— PROVIDED RECORDS —
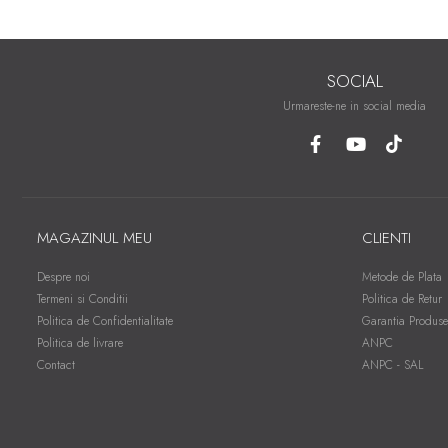
SOCIAL
Urmareste-ne in social media
MAGAZINUL MEU
CLIENTI
Despre noi
Metode de Plata
Termeni si Conditii
Politica de Retur
Politica de Confidentialitate
Garantia Produse
Politica de livrare
ANPC
Contact
ANPC - SAL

— WHAT IS REQUIRED —
Each of the entries above must be copied exactly, but the pictures stay out.

— EXERCISE RESULT —
SOCIAL
Urmareste-ne in social media
MAGAZINUL MEU
CLIENTI
Despre noi
Metode de Plata
Termeni si Conditii
Politica de Retur
Politica de Confidentialitate
Garantia Produse
Politica de livrare
ANPC
Contact
ANPC - SAL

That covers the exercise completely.